Desde aquela reunião inicial, vários outros tópicos foram adicionados à mistura. As questões cibernéticas chegaram à agenda em 2018, refletindo a ansiedade mútua sobre espionagem, desinformação e a segurança da infraestrutura digital.

O crescimento econômico e o desenvolvimento seguiram um ano depois, bem como a cooperação com organizações regionais como a Asean.

A covid-19 se tornou uma preocupação central em 2020 , junto com as cadeias de suprimentos, os chamados minerais críticos e a resiliência da infraestrutura crítica.

Na reunião virtual de líderes em março de 2021, grupos de trabalho foram estabelecidos sobre vacinas covid, tecnologia e mudanças climáticas.

Reunião inaugural do Quad em março.
O primeiro-ministro australiano Scott Morrison (à direita) e a ministra das Relações Exteriores Marise Payne (à esquerda) falam aos líderes do Quad em sua reunião inaugural em março. 

Onde a próxima?

O Quad foi criticado por muitas coisas, principalmente por ser excludente, por não apresentar resultados tangíveis e por alimentar a paranóia estratégica contra a China .

Há desconforto no sudeste da Ásia, em particular sobre seu impacto potencial na estabilidade regional. Ou seja, o grupo seria parte da guerra híbrida americana de contenção da China, que causaria, em consequência, uma desestabilização muito prejudicial a toda a região, como já ocorre no Oriente Médio, Cáucaso e outras regiões.

Uma das tarefas da reunião de Washington será abordar algumas dessas preocupações e explicar melhor o que é o Quad, o que não é e como funciona. Não vai ser fácil.

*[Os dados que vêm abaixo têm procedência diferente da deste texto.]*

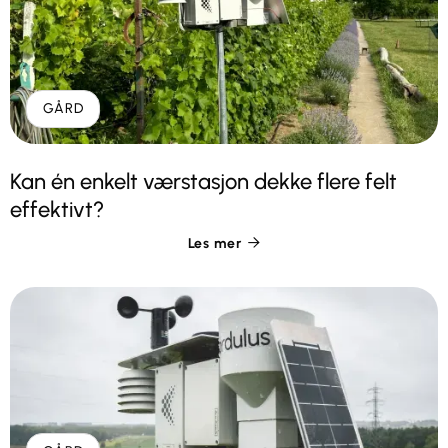
GÅRD
Kan én enkelt værstasjon dekke flere felt
effektivt?
Les mer

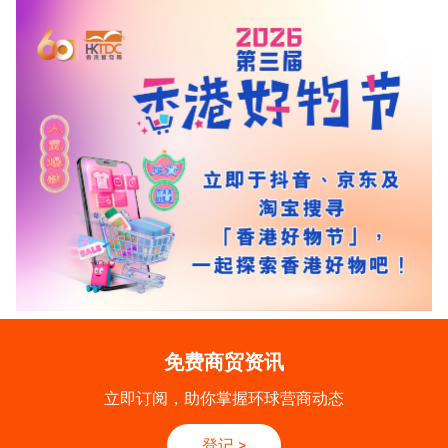
免费商贸资讯
立即订阅，助你掌握环球营商动态
登记
>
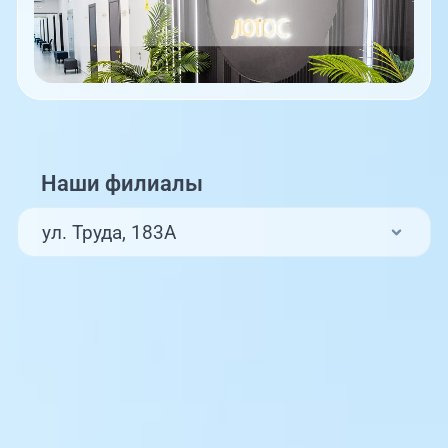
Наши филиалы
ул. Труда, 183А
ул. Труда, 187Б
ул. Труда, 187Б (Клиника для детей,
педиатрия)
Комсомольский проспект, 80
ул. 250-летия Челябинска, 73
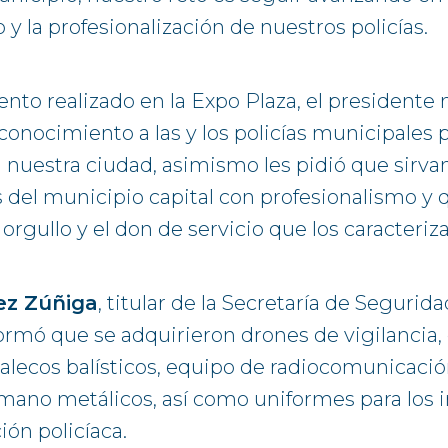
y la profesionalización de nuestros policías.
ento realizado en la Expo Plaza, el presidente
onocimiento a las y los policías municipales p
 nuestra ciudad, asimismo les pidió que sirvan
s del municipio capital con profesionalismo y 
rgullo y el don de servicio que los caracteriza
ez Zúñiga
, titular de la Secretaría de Segurid
ormó que se adquirieron drones de vigilancia
halecos balísticos, equipo de radiocomunicación
ano metálicos, así como uniformes para los 
ión policíaca.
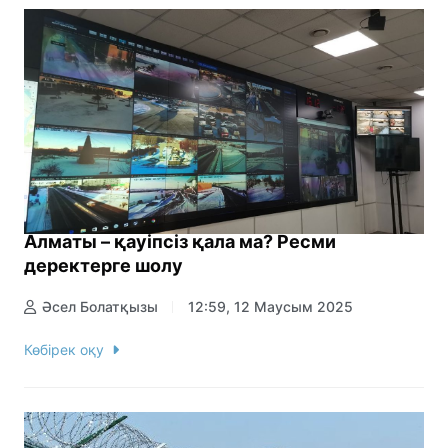
Алматы – қауіпсіз қала ма? Ресми
деректерге шолу
Әсел Болатқызы
12:59, 12 Маусым 2025
Көбірек оқу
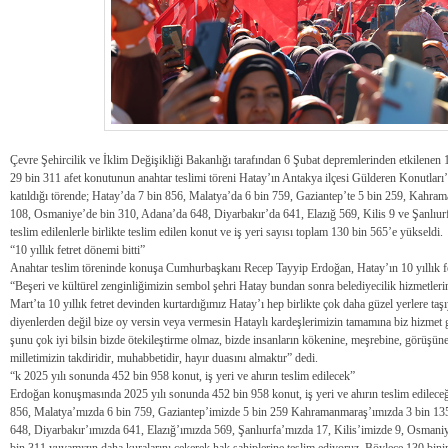
Çevre Şehircilik ve İklim Değişikliği Bakanlığı tarafından 6 Şubat depremlerinden etkilenen
29 bin 311 afet konutunun anahtar teslimi töreni Hatay’ın Antakya ilçesi Gülderen Konutlar
katıldığı törende; Hatay’da 7 bin 856, Malatya’da 6 bin 759, Gaziantep’te 5 bin 259, Kahra
108, Osmaniye’de bin 310, Adana’da 648, Diyarbakır’da 641, Elazığ 569, Kilis 9 ve Şanlıurfa
teslim edilenlerle birlikte teslim edilen konut ve iş yeri sayısı toplam 130 bin 565’e yükseldi.
“10 yıllık fetret dönemi bitti”
Anahtar teslim töreninde konuşa Cumhurbaşkanı Recep Tayyip Erdoğan, Hatay’ın 10 yıllık fetr
“Beşeri ve kültürel zenginliğimizin sembol şehri Hatay bundan sonra belediyecilik hizmetleri
Mart’ta 10 yıllık fetret devinden kurtardığımız Hatay’ı hep birlikte çok daha güzel yerlere ta
diyenlerden değil bize oy versin veya vermesin Hataylı kardeşlerimizin tamamına biz hizmet 
şunu çok iyi bilsin bizde ötekileştirme olmaz, bizde insanların kökenine, meşrebine, görüşüne
milletimizin takdiridir, muhabbetidir, hayır duasını almaktır” dedi.
“k 2025 yılı sonunda 452 bin 958 konut, iş yeri ve ahırın teslim edilecek”
Erdoğan konuşmasında 2025 yılı sonunda 452 bin 958 konut, iş yeri ve ahırın teslim edilece
856, Malatya’mızda 6 bin 759, Gaziantep’imizde 5 bin 259 Kahramanmaraş’ımızda 3 bin 13
648, Diyarbakır’ımızda 641, Elazığ’ımızda 569, Şanlıurfa’mızda 17, Kilis’imizde 9, Osman
bin 311 yuvamızın daha kuralarını çekerek hak sahiplerine teslim ediyoruz. Böylece 130 bini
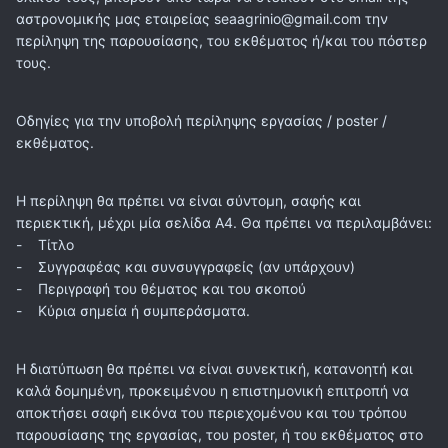
αστρονομικής μας εταιρείας seaagrinio@gmail.com την
περίληψη της παρουσίασης, του εκθέματος ή/και του πόστερ
τους.
Οδηγίες για την υποβολή περίληψης εργασίας / poster /
εκθέματος.
Η περίληψη θα πρέπει να είναι σύντομη, σαφής και
περιεκτική, μέχρι μία σελίδα Α4. Θα πρέπει να περιλαμβάνει:
- Τίτλο
- Συγγραφέας και συνσυγγραφείς (αν υπάρχουν)
- Περιγραφή του θέματος και του σκοπού
- Κύρια σημεία ή συμπεράσματα.
Η διατύπωση θα πρέπει να είναι συνεκτική, κατανοητή και
καλά δομημένη, προκειμένου η επιστημονική επιτροπή να
αποκτήσει σαφή εικόνα του περιεχομένου και του τρόπου
παρουσίασης της εργασίας, του poster, ή του εκθέματος στο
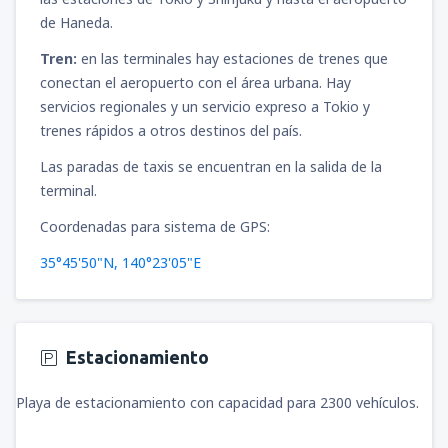
de Haneda.
Tren:
en las terminales hay estaciones de trenes que
conectan el aeropuerto con el área urbana. Hay
servicios regionales y un servicio expreso a Tokio y
trenes rápidos a otros destinos del país.
Las paradas de taxis se encuentran en la salida de la
terminal.
Coordenadas para sistema de GPS:
35°45'50"N, 140°23'05"E
Estacionamiento
Playa de estacionamiento con capacidad para 2300 vehículos.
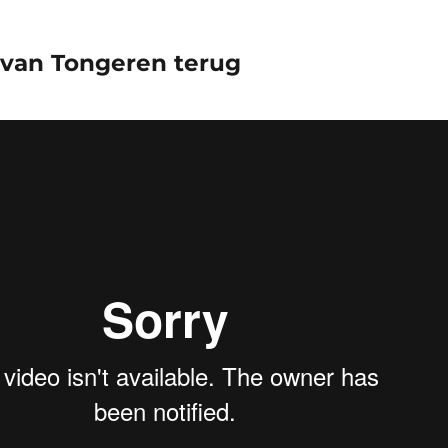
h van Tongeren terug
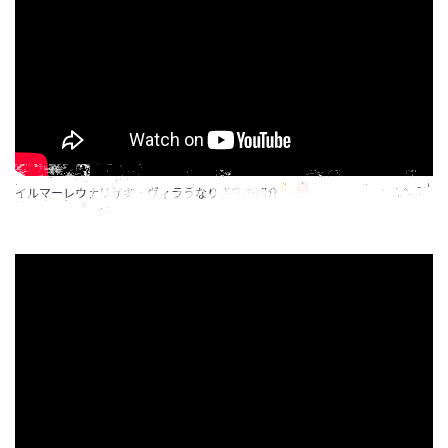
イルマーレウナリザキ・ヴィラうなりざきの紹介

Fundamentalmente, o Quad ainda é movido por preocupações mútuas sobre a China. Seu objetivo é encontrar maneiras de trabalhar em conjunto para impedir que Pequim crie uma região Indo-Pacífica na qual, em sua interpretação:

  • define preços e padrões para bens e serviços
  • controla o comércio e o investimento, bem como o acesso a matérias-primas escassas e tecnologias sensíveis
  • fortalece estados clientes autoritários e enfraquece democracias
  • e agarra o que quer, como o Mar da China Meridional ou Taiwan, com impunidade.

Mas, é claro, isso não pode ser dito abertamente, em tantas palavras.